# YOUR OBJECTIVE:
For the entries below, state how many lines contain the word "Kennemer" and add nothing else.

------ SOURCE MATERIAL

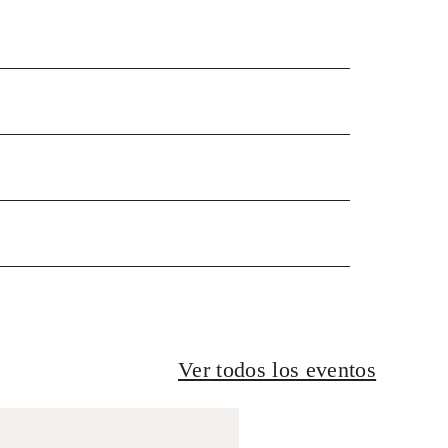
Ver todos los eventos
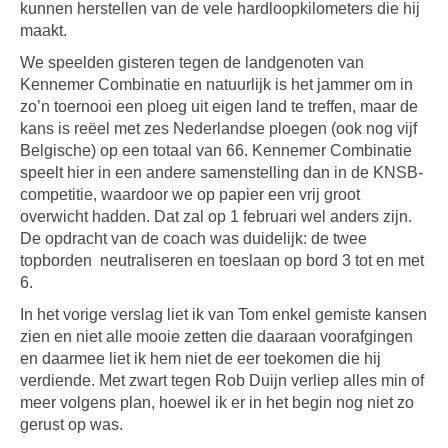
kunnen herstellen van de vele hardloopkilometers die hij
maakt.
We speelden gisteren tegen de landgenoten van
Kennemer Combinatie en natuurlijk is het jammer om in
zo’n toernooi een ploeg uit eigen land te treffen, maar de
kans is reëel met zes Nederlandse ploegen (ook nog vijf
Belgische) op een totaal van 66. Kennemer Combinatie
speelt hier in een andere samenstelling dan in de KNSB-
competitie, waardoor we op papier een vrij groot
overwicht hadden. Dat zal op 1 februari wel anders zijn.
De opdracht van de coach was duidelijk: de twee
topborden neutraliseren en toeslaan op bord 3 tot en met
6.
In het vorige verslag liet ik van Tom enkel gemiste kansen
zien en niet alle mooie zetten die daaraan voorafgingen
en daarmee liet ik hem niet de eer toekomen die hij
verdiende. Met zwart tegen Rob Duijn verliep alles min of
meer volgens plan, hoewel ik er in het begin nog niet zo
gerust op was.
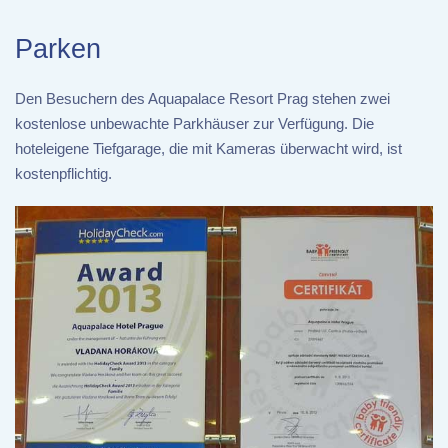
Parken
Den Besuchern des Aquapalace Resort Prag stehen zwei
kostenlose unbewachte Parkhäuser zur Verfügung. Die
hoteleigene Tiefgarage, die mit Kameras überwacht wird, ist
kostenpflichtig.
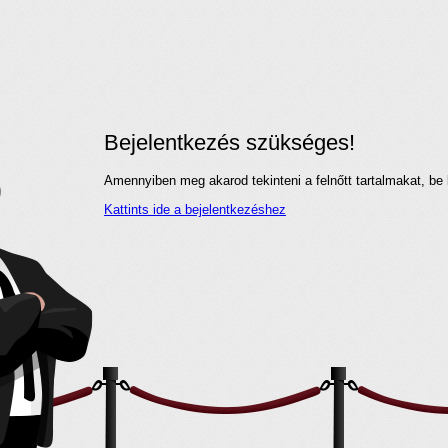
Bejelentkezés szükséges!
Amennyiben meg akarod tekinteni a felnőtt tartalmakat, be 
Kattints ide a bejelentkezéshez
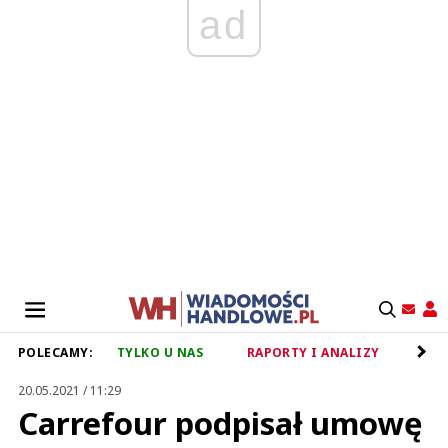
ad
POLECAMY:
TYLKO U NAS
RAPORTY I ANALIZY
RET
20.05.2021 / 11:29
Carrefour podpisał umowę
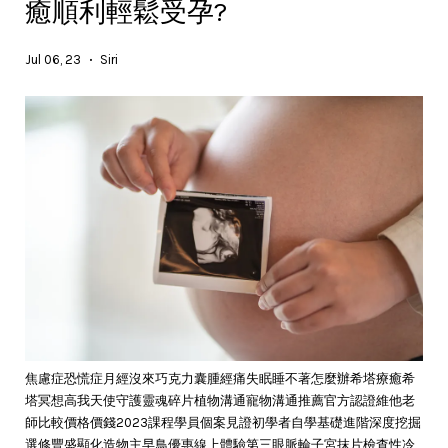
癒順利輕鬆受孕?
Jul 06, 23
Siri
•
焦慮症恐慌症月經沒來巧克力囊腫經痛失眠睡不著怎麼辦希塔療癒希
塔冥想高我天使守護靈魂碎片植物溝通寵物溝通推薦官方認證維他老
師比較價格價錢2023課程學員個案見證初學者自學基礎進階深度挖掘
選修豐盛顯化造物主早鳥優惠線上體驗第三眼脈輪子宮抹片檢查性冷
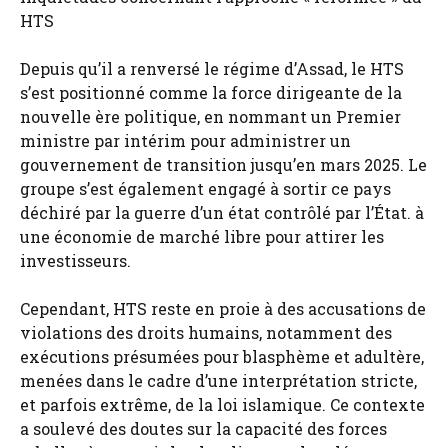
HTS
Depuis qu’il a renversé le régime d’Assad, le HTS
s’est positionné comme la force dirigeante de la
nouvelle ère politique, en nommant un Premier
ministre par intérim pour administrer un
gouvernement de transition jusqu’en mars 2025. Le
groupe s’est également engagé à sortir ce pays
déchiré par la guerre d’un état contrôlé par l’État. à
une économie de marché libre pour attirer les
investisseurs.
Cependant, HTS reste en proie à des accusations de
violations des droits humains, notamment des
exécutions présumées pour blasphème et adultère,
menées dans le cadre d’une interprétation stricte,
et parfois extrême, de la loi islamique. Ce contexte
a soulevé des doutes sur la capacité des forces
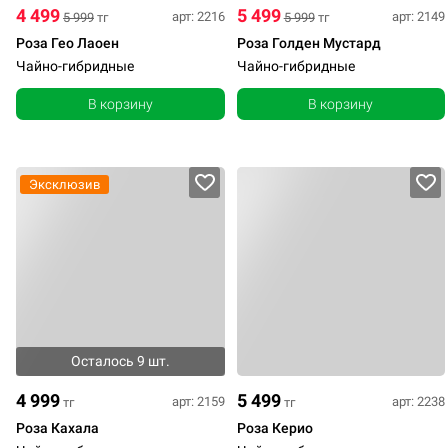
4 499
5 499
арт: 2216
арт: 2149
5 999
тг
5 999
тг
Роза Гео Лаоен
Роза Голден Мустард
Чайно-гибридные
Чайно-гибридные
В корзину
В корзину
Эксклюзив
Осталось 9 шт.
4 999
5 499
арт: 2159
арт: 2238
тг
тг
Роза Кахала
Роза Керио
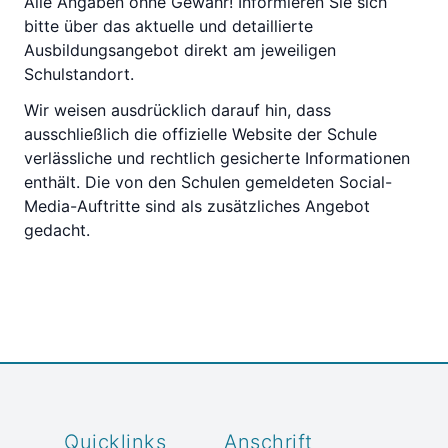
Alle Angaben ohne Gewähr! Informieren Sie sich
bitte über das aktuelle und detaillierte
Ausbildungsangebot direkt am jeweiligen
Schulstandort.
Wir weisen ausdrücklich darauf hin, dass
ausschließlich die offizielle Website der Schule
verlässliche und rechtlich gesicherte Informationen
enthält. Die von den Schulen gemeldeten Social-
Media-Auftritte sind als zusätzliches Angebot
gedacht.
Quicklinks
Anschrift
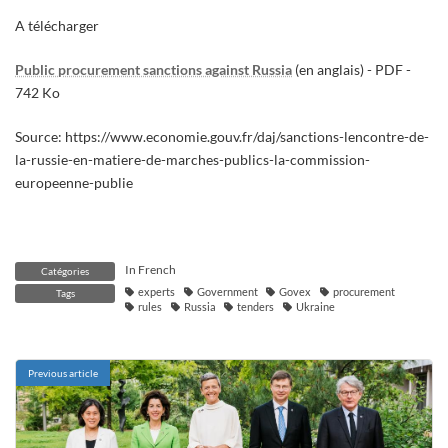
A télécharger
Public procurement sanctions against Russia
(en anglais) - PDF -
742 Ko
Source: https://www.economie.gouv.fr/daj/sanctions-lencontre-de-
la-russie-en-matiere-de-marches-publics-la-commission-
europeenne-publie
In French
Catégories
experts
Government
Govex
procurement
Tags
rules
Russia
tenders
Ukraine
Previous article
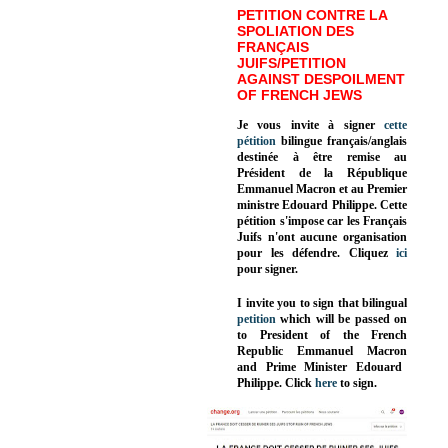
PETITION CONTRE LA
SPOLIATION DES
FRANÇAIS
JUIFS/PETITION
AGAINST DESPOILMENT
OF FRENCH JEWS
Je vous invite à signer
cette
pétition
bilingue français/anglais
destinée à être remise au
Président de la République
Emmanuel Macron et au Premier
ministre Edouard Philippe. Cette
pétition s'impose car les Français
Juifs n'ont aucune organisation
pour les défendre. Cliquez
ici
pour signer.
I invite you to sign that bilingual
petition
which will be passed on
to President of the French
Republic
Emmanuel Macron
and Prime Minister
Edouard
Philippe
.
Click
here
to sign.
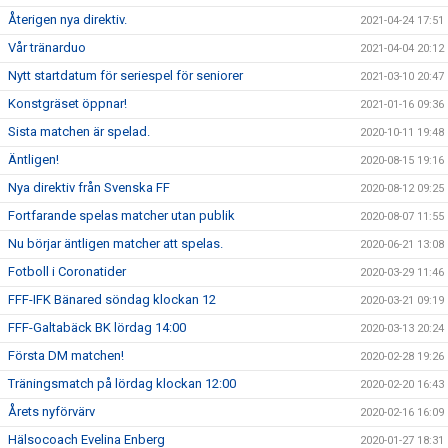
Återigen nya direktiv.
2021-04-24 17:51
Vår tränarduo
2021-04-04 20:12
Nytt startdatum för seriespel för seniorer
2021-03-10 20:47
Konstgräset öppnar!
2021-01-16 09:36
Sista matchen är spelad.
2020-10-11 19:48
Äntligen!
2020-08-15 19:16
Nya direktiv från Svenska FF
2020-08-12 09:25
Fortfarande spelas matcher utan publik
2020-08-07 11:55
Nu börjar äntligen matcher att spelas.
2020-06-21 13:08
Fotboll i Coronatider
2020-03-29 11:46
FFF-IFK Bänared söndag klockan 12
2020-03-21 09:19
FFF-Galtabäck BK lördag 14:00
2020-03-13 20:24
Första DM matchen!
2020-02-28 19:26
Träningsmatch på lördag klockan 12:00
2020-02-20 16:43
Årets nyförvärv
2020-02-16 16:09
Hälsocoach Evelina Enberg
2020-01-27 18:31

------------

# SOLUTION TO THIS PROBLEM:
2